Hidden among all the talk of efficiency, speed, and performance is comfort, which is the X-factor for many riders and the decisions they make about their tire width and pressure. Here our testing proved to be quite reassuring. The fastest setups in both tests used 90F/95R; the second-fastest setups were just one and two seconds slower but at 20 psi less front and rear. While we didn’t have a numerical way to measure that increase in comfort, our tester certainly felt the difference on the road. “So much of that is because of how our bodies are attuned to perceiving things,” Josh chimed in. “We’re just not good at perceiving speed very accurately, but we’re really good at feeling vibrations, and we’ll often use vibrations as a proxy for speed. So that 120 psi that rattles your teeth feels really fast, but that’s just because of how we’re tuned to perceive those sensations.”
The biggest variable that affects your ideal tire pressure (in terms of speed) will be the surface on which you ride. In our case, going down quite a bit in pressure afforded our tester a significant boost in comfort with only a minimal performance penalty.
So based on this testing and talking to Josh, here’s our main recommendation for road riding: If you want to go fast, pumping your tires up is good (to a point), but the efficiency penalty for going with lower pressures to boost comfort is very small. Additionally, the difference between using a 28 vs. 30mm-width tire likely comes down to how the manufacturer makes the tire, more than anything else. Using a 26mm tire only really makes sense if you’re consistently riding at professional race speeds, due to its better aerodynamics.
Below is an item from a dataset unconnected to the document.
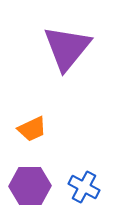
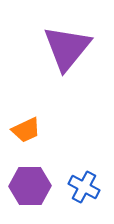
orange trapezoid: moved 6 px left, 1 px down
For the smooth and flat bike path test run, the 30mm tire was the fastest. It recorded the best overall time of 7 minutes, 30 seconds at 90F/95R psi, and the second-fastest time of 7:32 at 70F/75R psi. The slowest time in this test, a 7:47, was recorded using the 28mm tire at 90F/95R psi.
On the return trip test, which was rolling, with a bit more pavement variability, the fastest setup turned out to be a 28mm tire at 90F/95R, which clocked in at 7:16. Again, the second-fastest setup proved to be very close behind, at 7:17, and was the 28mm tire but inflated at 70F/75R psi. The slowest setup in this test was a 30mm tire at 50F/55R psi.